On Sept. 1, fisherman Behbari Nyiedeh gave NPR a live tour via Whatsapp video.
Amid cassava plants half-covered in mud, Nyiedeh showed NPR what looked like an overflowing water fountain – but with oil. "You can see the crude oil everywhere on our land," Nyiedeh says, "It has a very shocking smell. It shocks you."
What happened? According to the investigative report, the spill was "due to equipment failure." There was a hole in Shell Nigeria's pipeline and the cause was "operational."
Nyiedeh says the oil NPR saw on Whatsapp was in the same area cited in the investigative report; as of November, he says it still hasn't been cleaned up. Shell tells NPR that the planned clean-up date is in late December. In an emailed statement Shell maintains that "the vast majority of oil spills in the Niger Delta are caused by crude oil theft or the sabotage of pipelines" and that "irrespective of who or what caused spills from our facilities or pipelines, we clean up and remediate affected areas."
Williams says the continued oil spills worry him, especially because of what's currently happening in Nigeria's oil sector. Many major international energy companies operating in the country are selling or want to sell many of their onshore oil assets in Nigeria. A lot of these sales would transfer ownership of pipelines and wells to smaller Nigerian companies, which concerns Williams. "[These] entities do not have the capacity to maintain the facilities and structures that these divesting multinational companies are bequeathing to them."
Worries about a pivot to gas
Williams is also concerned about Nigeria's push for new gas infrastructure, including a multibillion dollar expansion of Nigeria's main liquified gas export company, NLNG, and plans for an overland gas pipeline to Morocco. Nigeria is looking to up its gas exports to Europe, which has cut off Russian gas supplies because of the war in Ukraine, "It's only natural ... to cater to Europe's need for gas," says Yusuf Tuggar, the Nigerian ambassador to Germany, "But beyond that, we also want to utilize our own gas for our own industrial development."
Nigerian gas proponents say gas pipelines aren't as easy to vandalize as oil pipelines, but there still are break-ins. "We witnessed about 14 incidents [last year]," said Leye Falade, NLNG's general manager, in a webinar for a Nigerian gas industry group, "14 times that we have to shut down the pipeline and fix it because people went into that pipeline." That's compared to what he says is the norm of 1 or 2 break-ins a year.
And, Williams says, there's still gas flaring in Nigeria.

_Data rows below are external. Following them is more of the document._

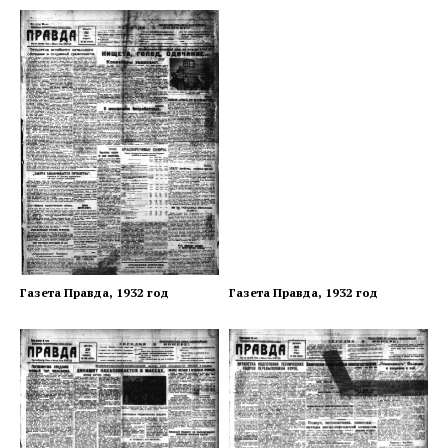
Газета Правда, 1932 год
Газета Правда, 1932 год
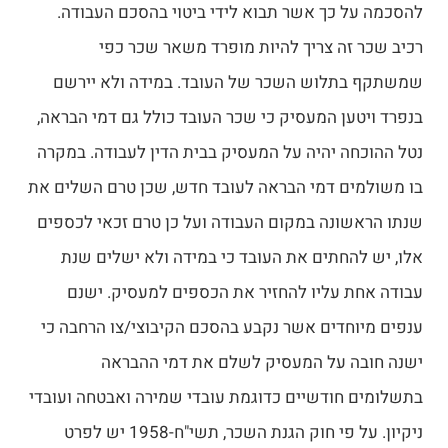
להסכמה על כך אשר תבוא לידי ביטוי בהסכם העבודה.
רכיב שכר זה צריך להיות מופרד משאר שכר כפי
שמשתקף בתלוש השכר של העובד. במידה ולא יירשם
בנפרד ויטען המעסיק כי שכר העובד כולל גם דמי הבראה,
נטל ההוכחה יהיה על המעסיק בבית הדין לעבודה. במקרה
בו משולמים דמי הבראה לעובד חדש, שכן טרם השלים את
שנתו הראשונה במקום העבודה ועל כן טרם זכאי לכספים
אלו, יש להחתים את העובד כי במידה ולא ישלים שנת
עבודה אחת עליו להחזיר את הכספים למעסיק. ישנם
ענפים מיוחדים אשר נקבע בהסכם הקיבוצי/צו הרחבה כי
ישנה חובה על המעסיק לשלם את דמי ההבראה
בתשלומים חודשיים כדוגמת עובדי שמירה ואבטחה ועובדי
ניקיון. על פי חוק הגנת השכר, תשי"ח-1958 יש לפרט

That's the practice of burning off excess gas, which is dangerous to the health and safety of local communities, and releases methane, a potent planet-heating gas. "It is that gas flaring that makes Nigeria the biggest source of [methane] emissions in Africa," Williams says.
In recent months Nigeria has faced its worst flooding in a decade, with 600 people dead and more than a million displaced. In some parts of the country, homes are still submerged. The Nigerian government attributes the flooding in part to climate change.
World leaders and country representatives are now gathering at the United Nations international climate conference COP27 in Sharm el-Sheikh, Egypt. Williams is currently attending the so-called "African COP."
He says he hopes the conference will give Africans true agency to shape the discussion around the intersection of fossil fuels and climate change. And if not? "Then it should not be called an 'African COP,' it should be called 'a Western COP held in Africa'! It's as simple as ABC."